What it argues
David Meerman Scott first published this book in 2007, when the idea that companies could speak directly to buyers without going through journalists or media buyers was still genuinely new. The central argument is that the internet fundamentally changed the economics of communication: publishing had become nearly free, audiences could be built around specific interests rather than mass demographics, and companies that understood this shift could reach buyers more effectively than traditional advertising or press relations allowed.
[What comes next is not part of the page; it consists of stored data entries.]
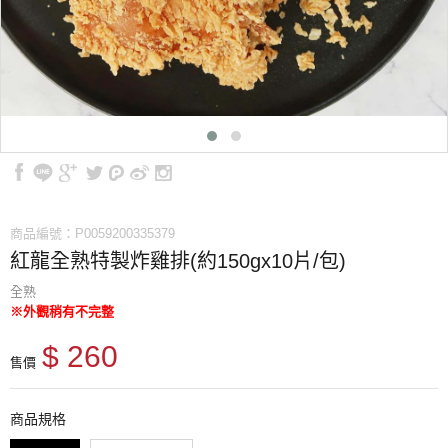
商品編號：P0059200335379
紅龍全熟特製炸雞排(約150gx10片/包)
全熟
※外觀稍有不完整
$ 260
售價
商品規格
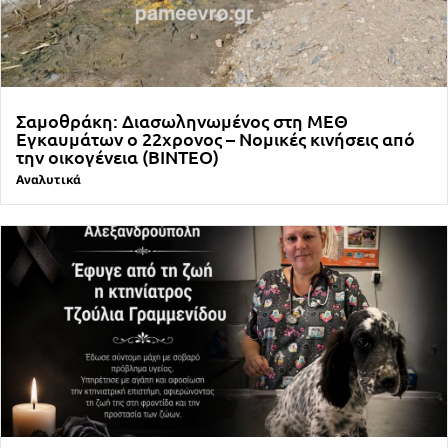
Σαμοθράκη: Διασωληνωμένος στη ΜΕΘ
Εγκαυμάτων ο 22χρονος – Νομικές κινήσεις από
την οικογένεια (ΒΙΝΤΕΟ)
Αναλυτικά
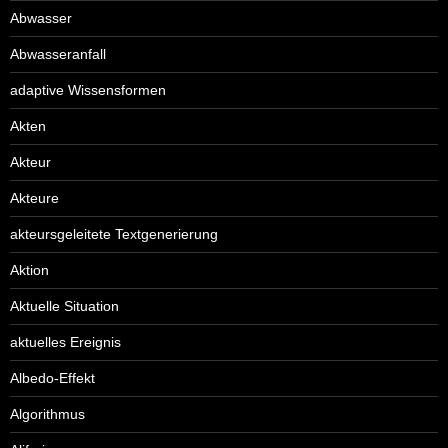
Abwasser
Abwasseranfall
adaptive Wissensformen
Akten
Akteur
Akteure
akteursgeleitete Textgenerierung
Aktion
Aktuelle Situation
aktuelles Ereignis
Albedo-Effekt
Algorithmus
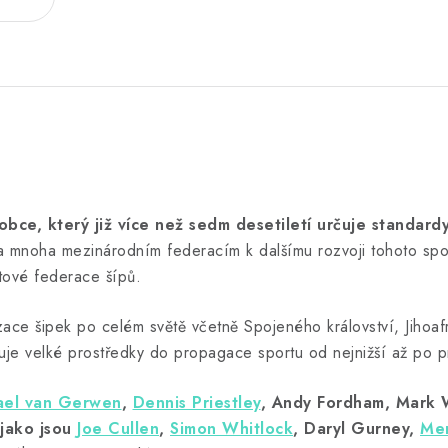
bce, který již více než sedm desetiletí určuje standard
a mnoha mezinárodním federacím k dalšímu rozvoji tohoto sport
tové federace šípů.
ce šipek po celém světě včetně Spojeného království, Jihoafri
stuje velké prostředky do propagace sportu od nejnižší až po p
ael van Gerwen
,
Dennis Priestley
, Andy Fordham, Mark W
 jako jsou
Joe Cullen
,
Simon Whitlock
, Daryl Gurney,
Mer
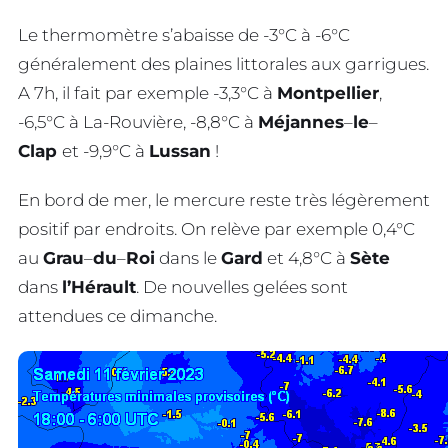
Le thermomètre s’abaisse de -3°C à -6°C
généralement des plaines littorales aux garrigues.
A 7h, il fait par exemple -3,3°C à
Montpellier
,
-6,5°C à La-Rouvière, -8,8°C à
Méjannes
–
le
–
Clap
et -9,9°C à
Lussan
!
En bord de mer, le mercure reste très légèrement
positif par endroits. On relève par exemple 0,4°C
au
Grau
–
du
–
Roi
dans le
Gard
et 4,8°C à
Sète
dans
l’Hérault
. De nouvelles gelées sont
attendues ce dimanche.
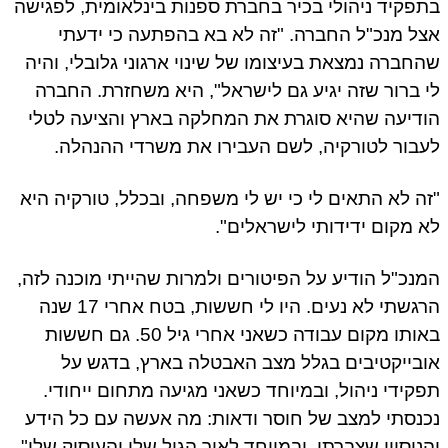
פקיד ניהולי בכיר בחברת ספנות בינלאומית, לפגישה
ל מנכ"ל החברה. "זה לא בא בהפתעה כי ידעתי
חברה נמצאת בעיצומו של שינוי ארגוני גלובלי, והיה
 ברור שזה יגיע גם לישראל", היא משחזרת. החברה
דיעה שהיא סוגרת את המחלקה בארץ והציעה לטלי
בור לטורקיה, לשם העבירו את משרדי ההנהלה.
ה לא התאים לי כי יש לי משפחה, ובכלל, טורקיה היא
 מקום ידידותי לישראלים".
נכ"ל הודיע על הפיטורים ולמרות שהייתי מוכנה לזה,
הרגשתי לא נעים. היו לי חששות, בטח אחרי 17 שנה
באותו מקום עבודה כשאני אחרי גיל 50. גם חששות
בייקטיבים בגלל מצב האבטלה בארץ, בדגש על
קידי ניהול, ובמיוחד כשאני מגיעה מתחום ייחודי.
נסתי למצב של חוסר ודאות: מה אעשה עם כל הידע
ניסיון שצברתי, ובמיוחד לאור הגיל שלי והעיסוק שלי".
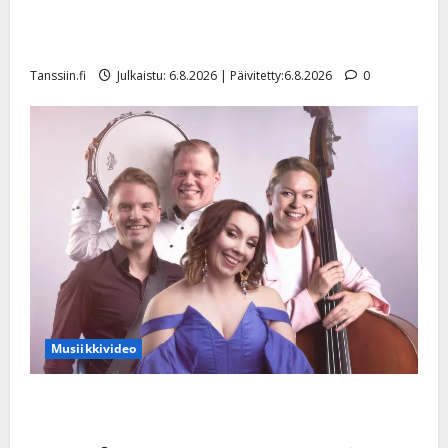
Tanssii tähtien kanssa -julkkikset julki: Anna Hanski
liitää tv-parketilla
Tanssiin.fi
Julkaistu: 6.8.2026 | Päivitetty:6.8.2026
0
Musiikkivideo
Sopiiko Edith Piaf tanssilavalle? Pirttijoki näyttää
mallia – video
The old rules, as Scott describes them, meant that marketing required advertising budgets and PR required cultivating journalists. Content existed to serve those intermediaries. The new rules mean that companies can publish directly: blog posts, white papers, news releases designed for search engines and readers rather than for news editors, podcasts, videos. Scott calls the resulting content "thought leadership" and argues that providing genuinely useful information — not promotional material — is the mechanism for attracting buyers who are already searching for solutions. The book covers the mechanics of this in detail: how to write for the web, how to optimize news releases for search, how to build a media presence without paying for placement.
What it gets right
- 1.
The internet eliminated the gatekeepers between companies and buyers. Direct communication with the audience — through content, search, and social platforms — is now both possible and necessary.
- 2.
Buyer personas are the starting point. Understanding exactly who is searching for solutions, what questions they ask, and where they look determines what you publish and where.
- 3.
News releases are no longer just for journalists. Written for search and for readers, they can drive direct buyer traffic and establish credibility independent of press coverage.
What it covers
Who wrote it
David Meerman Scott is an American marketing strategist, speaker, and author of more than twelve books. He is best known for The New Rules of Marketing and PR, which has sold over 400,000 copies and been translated into more than thirty languages. His other books include Fanocracy, Real-Time Marketing and PR, and Newsjacking. Scott has advised hundreds of companies on content strategy and speaks regularly at marketing and technology conferences worldwide.